Replacing Euclidean distance with KL divergence for projection constitutes a principled discretization of constrained methods developed for continuous diffusion.
The augmented Lagrangian approach avoids the inefficiency of rejection sampling and the unreliability of post-processing.
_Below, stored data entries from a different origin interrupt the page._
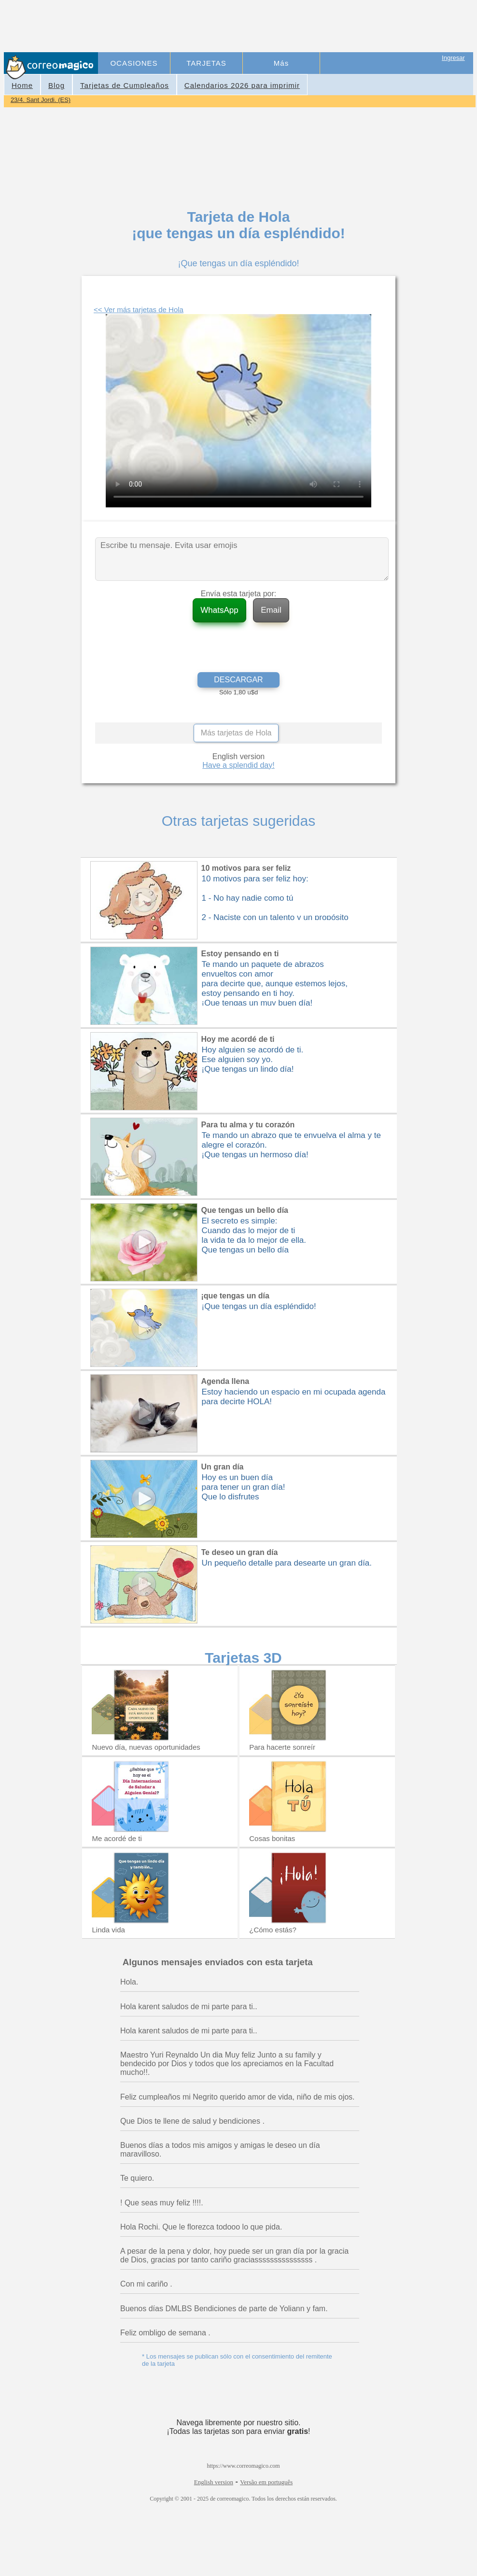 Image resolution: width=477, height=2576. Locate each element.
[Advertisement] (275, 27)
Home (22, 85)
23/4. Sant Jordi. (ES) (40, 99)
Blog (56, 85)
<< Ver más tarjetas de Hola (138, 309)
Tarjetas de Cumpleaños (124, 85)
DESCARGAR (238, 680)
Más (281, 63)
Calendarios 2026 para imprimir (242, 85)
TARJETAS (206, 63)
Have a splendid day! (238, 765)
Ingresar (453, 57)
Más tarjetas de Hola (236, 733)
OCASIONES (133, 63) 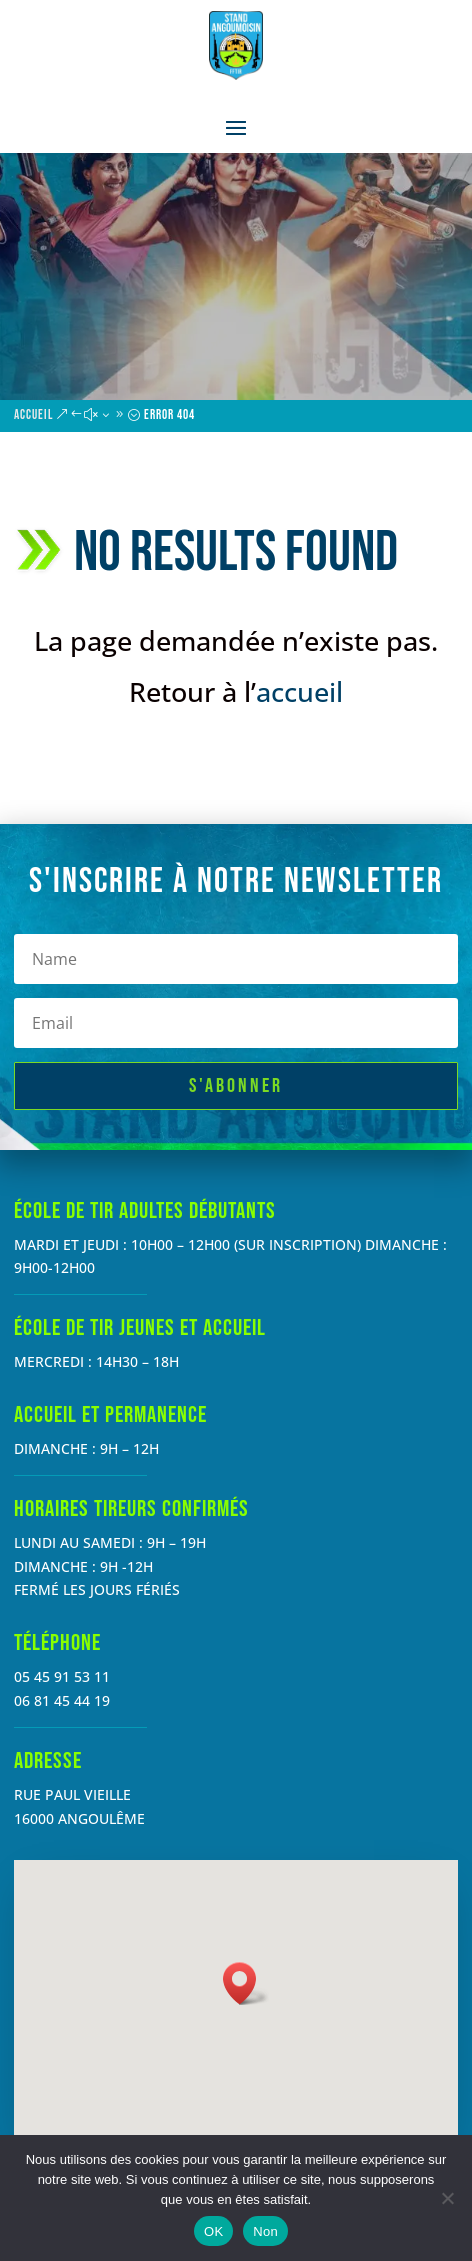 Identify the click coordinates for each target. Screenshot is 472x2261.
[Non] (447, 2198)
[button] (246, 1983)
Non (265, 2231)
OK (213, 2231)
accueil (299, 691)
Limitations & Future Work¶

CDD runs a Lagrangian inner loop at each denoising step, resulting in slower inference (approximately 2–3× additional overhead).
Gumbel-Softmax is only an approximation to \(\arg\max\); the theoretical convergence guarantee relies on the prox-regularity assumption.
The constraint functions \(g_i\) must be differentiable or have differentiable surrogate models; purely symbolic constraints require additional modeling effort.
Experiments use relatively small diffusion models (110M / 92M); behavior at larger model scales has not been validated.

CDD bridges constrained optimization and generative modeling. Compared to constrained methods for continuous diffusion (e.g., MPGD), CDD's KL projection is better suited to the discrete probability simplex. Compared to alignment methods such as RLHF, CDD provides hard guarantees rather than soft guidance. Future directions include extending the projection operator to autoregressive decoding (via mechanisms analogous to speculative decoding) and supporting more complex compositional constraints.

Rating¶

⭐⭐⭐⭐⭐ (5/5)

Dimension	Rating
Novelty	⭐⭐⭐⭐⭐
Technical Depth	⭐⭐⭐⭐⭐
Experimental Thoroughness	⭐⭐⭐⭐⭐
Writing Quality	⭐⭐⭐⭐
Value	⭐⭐⭐⭐⭐

The problem is precisely formulated, the technical solution is elegant, and the experiments span three distinct domains, all achieving zero violations. This work represents an important milestone in controllable generation for discrete diffusion models.